Use the SeqsLab Run Sheet with the CLI#
The Run Sheet contains all the mapping and configuration information about the data, workflows, and pipeline execution.
The SeqsLab CLI can take the Run Sheet as a parameter, which simplifies the entire sequencing data processing process, from taking the sequencer output to retrieving the analysis results into just a few SeqsLab CLI commands. You can also eventually transform this flow into a fully automated process.
Objective#
This tutorial will help you use the SeqsLab Run Sheet with the SeqsLab CLI to automate your sequencing data processing flows.
Prerequisites#
Before you begin, you will need the following:
A SeqsLab Run Sheet
A running instance of the SeqsLab CLI tool. For details, see Pull and run the SeqsLab CLI.

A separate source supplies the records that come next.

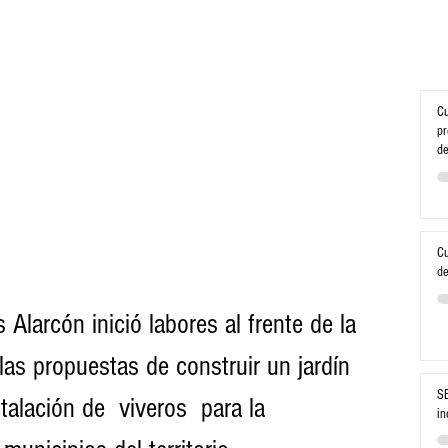
Cu
pr
de
Cu
de
 Alarcón inició labores al frente de la 
las propuestas de construir un jardín 
SE
talación de  viveros  para la 
in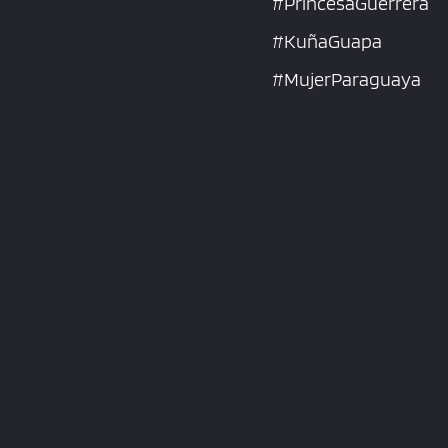
#PrincesaGuerrera
#KuñaGuapa
#MujerParaguaya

1. Upload and register sample files#
As previously explained, you can use the SeqsLab CLI to upload either individual files or entire directories to the Data Hub using the datahub upload command. Alternatively, you can use the SeqsLab Run Sheet to upload sample FASTQ files by preparing the Run Sheet file and then running the datahub upload-runsheet command. Doing so outputs the upload_response.json
in stdout
. The CLI uses the return code 0
to indicate that all files in the src path were uploaded successfully. Whenever a non-zero return code appears, it means that some
of the files failed to upload due to a network issue. When this happens, just run the command again to complete the upload process.
The SeqsLab platform uses the Azure Block List API () whenever you run the SeqsLab CLI datahub upload command. This enables files to be programmatically broken up into blocks, uploaded in parallel, and re-assembled in the cloud storage as a block blob (). As such, even if the datahub upload command is executed multiple times, all successfully uploaded blocks are kept in the Azure cloud storage as cache and only the failed blocks will be re-transmitted, resulting to a highly efficient and fault-resilient data transmission.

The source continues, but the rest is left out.